Dinklage agreed that people were upset by the lack of a happy ending for the eight-season series, but argued that people should move on from complaining about the ending they got. “They wanted the pretty white people to ride off into the sunset together. By the way, it’s fiction. There’s dragons in it. Move on,” he said. Whether that was, in fact, the source of the majority of the criticisms is debatable. One of the biggest criticisms of the final season was how Nathalie Emmanuel’s Missandei, one of the few women of color on Game of Thrones, was killed primarily to further the development of the white antihero-turned-villain Daenerys, played by Emilia Clarke.
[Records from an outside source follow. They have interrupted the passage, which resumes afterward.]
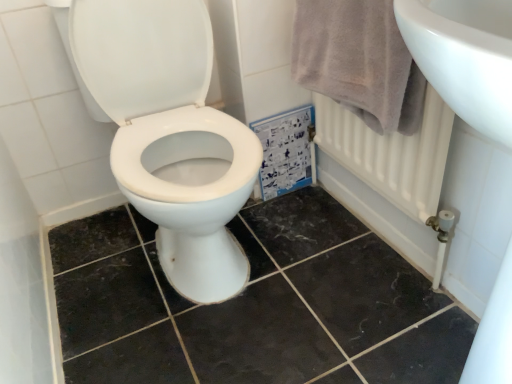 Question: Considering the positions of point (145, 152) and point (382, 117), is point (145, 152) closer or farther from the camera than point (382, 117)?

Choices:
 (A) farther
 (B) closer

Answer: (A)

Question: Would you say white glossy toilet at center is inside or outside light gray cotton towel at upper right?

Choices:
 (A) inside
 (B) outside

Answer: (B)

Question: Which object is the closest to the black marble tile at center?

Choices:
 (A) light gray cotton towel at upper right
 (B) white glossy toilet at center

Answer: (B)

Question: Which object is the farthest from the black marble tile at center?

Choices:
 (A) white glossy toilet at center
 (B) light gray cotton towel at upper right

Answer: (B) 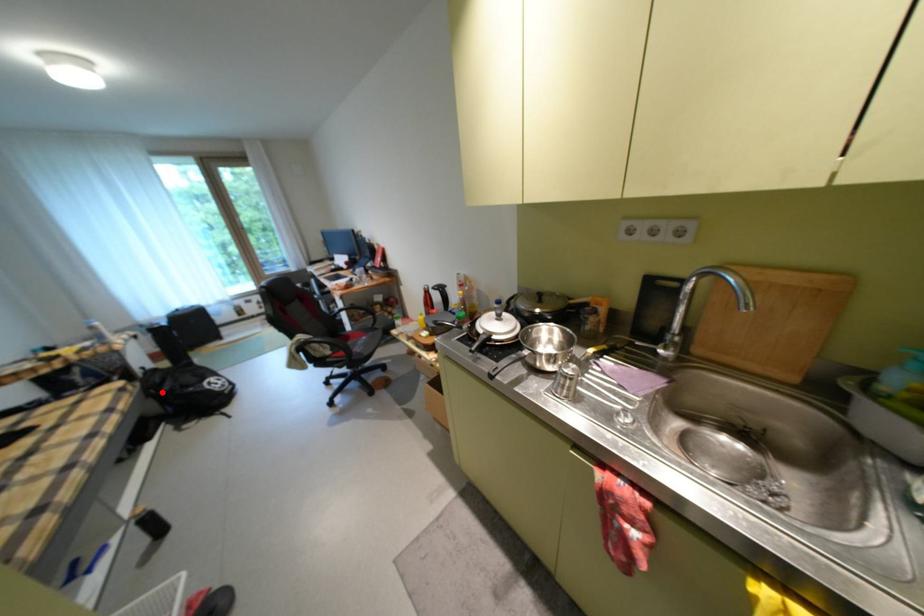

“The show subverts what you think, and that’s what I love about it,” Dinklage said about the finale. “Yeah, it was called Game of Thrones, but at the end, the whole dialogue when people would approach me on the street was, ‘Who’s going to be on the throne?’ I don’t know why that was their takeaway because the show really was more than that. One of my favorite moments was when the dragon burned the throne because it sort of just killed that whole conversation, which is really irreverent and kind of brilliant on behalf of the show’s creators: ‘Shut up, it’s not about that.’ They constantly did that, where you thought one thing and they delivered another. Everybody had their own stories going on while watching that show, but nobody’s was as good as what the show delivered, I think.”
Cyrano, starring Dinklage, opens in theaters Jan. 21, 2022.